WHAT YOU NEED TO DO ▸ Once you reach the line containing "Identify the location of Cures", reproduce it and every later line exactly, through the end of the data.

INPUT FOR THIS TASK ▸
•••••

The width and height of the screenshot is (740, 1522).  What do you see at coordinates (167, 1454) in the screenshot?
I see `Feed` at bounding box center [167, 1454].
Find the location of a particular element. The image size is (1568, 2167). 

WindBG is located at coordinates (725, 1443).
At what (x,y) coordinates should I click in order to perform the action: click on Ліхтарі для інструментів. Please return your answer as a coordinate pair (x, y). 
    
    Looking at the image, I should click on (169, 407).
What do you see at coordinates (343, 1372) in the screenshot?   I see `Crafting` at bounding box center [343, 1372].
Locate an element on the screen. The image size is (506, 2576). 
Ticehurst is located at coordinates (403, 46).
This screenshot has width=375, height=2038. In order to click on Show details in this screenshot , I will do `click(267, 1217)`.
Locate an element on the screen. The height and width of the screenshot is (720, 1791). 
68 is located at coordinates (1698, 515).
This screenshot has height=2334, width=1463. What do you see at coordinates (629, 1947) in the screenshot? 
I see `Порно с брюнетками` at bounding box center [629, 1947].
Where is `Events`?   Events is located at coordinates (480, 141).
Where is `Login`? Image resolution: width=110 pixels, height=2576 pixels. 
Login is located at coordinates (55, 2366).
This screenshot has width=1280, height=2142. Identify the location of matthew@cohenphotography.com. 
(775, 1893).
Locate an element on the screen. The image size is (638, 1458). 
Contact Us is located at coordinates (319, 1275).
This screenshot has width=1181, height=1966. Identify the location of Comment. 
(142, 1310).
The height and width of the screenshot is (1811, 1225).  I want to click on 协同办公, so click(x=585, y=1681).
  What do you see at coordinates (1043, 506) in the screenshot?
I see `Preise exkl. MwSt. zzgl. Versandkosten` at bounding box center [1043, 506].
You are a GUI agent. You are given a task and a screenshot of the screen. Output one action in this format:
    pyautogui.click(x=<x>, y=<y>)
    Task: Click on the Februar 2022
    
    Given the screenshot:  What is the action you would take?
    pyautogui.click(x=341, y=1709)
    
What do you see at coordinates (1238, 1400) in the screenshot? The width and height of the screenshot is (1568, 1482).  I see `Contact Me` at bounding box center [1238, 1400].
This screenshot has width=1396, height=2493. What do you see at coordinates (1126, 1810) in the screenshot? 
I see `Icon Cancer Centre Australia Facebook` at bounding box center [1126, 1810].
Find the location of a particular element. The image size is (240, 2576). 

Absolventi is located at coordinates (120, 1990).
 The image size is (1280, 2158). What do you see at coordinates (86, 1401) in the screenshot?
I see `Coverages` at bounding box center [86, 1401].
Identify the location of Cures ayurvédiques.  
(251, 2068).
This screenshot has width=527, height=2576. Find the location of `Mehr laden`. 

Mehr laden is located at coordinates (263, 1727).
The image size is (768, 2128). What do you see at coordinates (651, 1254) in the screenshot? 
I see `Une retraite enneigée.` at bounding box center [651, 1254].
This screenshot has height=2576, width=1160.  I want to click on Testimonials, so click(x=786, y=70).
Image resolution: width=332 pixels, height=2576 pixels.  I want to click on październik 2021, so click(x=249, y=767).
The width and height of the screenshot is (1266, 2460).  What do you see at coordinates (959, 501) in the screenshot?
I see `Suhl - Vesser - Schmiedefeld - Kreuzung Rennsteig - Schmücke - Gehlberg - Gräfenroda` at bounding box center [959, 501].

•••••

RESPONSE AREA ▸
Identify the location of Cures ayurvédiques.  
(251, 2068).
This screenshot has width=527, height=2576. Find the location of `Mehr laden`. 

Mehr laden is located at coordinates (263, 1727).
The image size is (768, 2128). What do you see at coordinates (651, 1254) in the screenshot? 
I see `Une retraite enneigée.` at bounding box center [651, 1254].
This screenshot has height=2576, width=1160.  I want to click on Testimonials, so click(x=786, y=70).
Image resolution: width=332 pixels, height=2576 pixels.  I want to click on październik 2021, so click(x=249, y=767).
The width and height of the screenshot is (1266, 2460).  What do you see at coordinates (959, 501) in the screenshot?
I see `Suhl - Vesser - Schmiedefeld - Kreuzung Rennsteig - Schmücke - Gehlberg - Gräfenroda` at bounding box center [959, 501].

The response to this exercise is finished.